Added dot product everywhere were cosine similarity was used #676

joancf · 2024-04-05T09:49:33Z

Related Issue

Support for inner product similarity measures

Support for inner product similarity measures (dot product) #265

Changes

almost everywhere (except some tests) where there was a cosine reference a parallel dot function/option is added

What changed?

most files where cosine was used

Testing and Validation

Not done , needs to be done, it is pending.
I'll try to generate and replace the plugin in my ES isntallation and check it.
but not sure which prodedures I must follow.

alexklibisz

Thanks for the contribution. I left some initial comments.

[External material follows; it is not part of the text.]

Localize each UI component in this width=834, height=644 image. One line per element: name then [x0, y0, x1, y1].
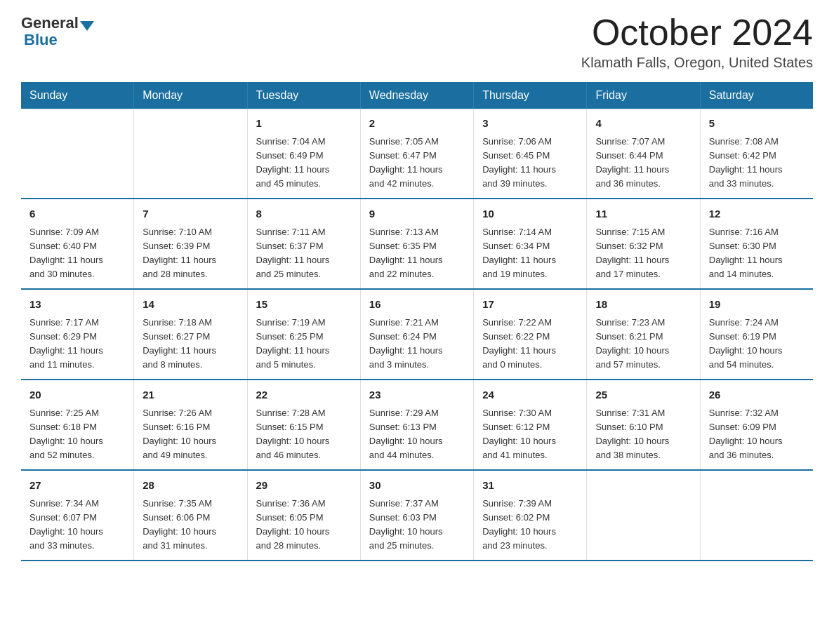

Here are some other items that don't quite fit as a comment:

what happens when the vectors are not normalized? I don't want to return a negative score to Elasticsearch. I'm not sure how that would behave. I would rather detect this failure state and return an explicit exception. I'm not totally sure where we should detect it. I'm thinking maybe add an if-statement here and here. If the similarity is < 0, we throw an ElastiknnRuntimeException.
We should add some regression tests to the RecallSuite, similar to these.

docs/_posts/2021-07-30-how-does-elastiknn-work.md

alexklibisz · 2024-04-05T13:55:06Z

docs/_posts/2021-07-30-how-does-elastiknn-work.md

 Three of these are problematic with respect to this scoring requirement.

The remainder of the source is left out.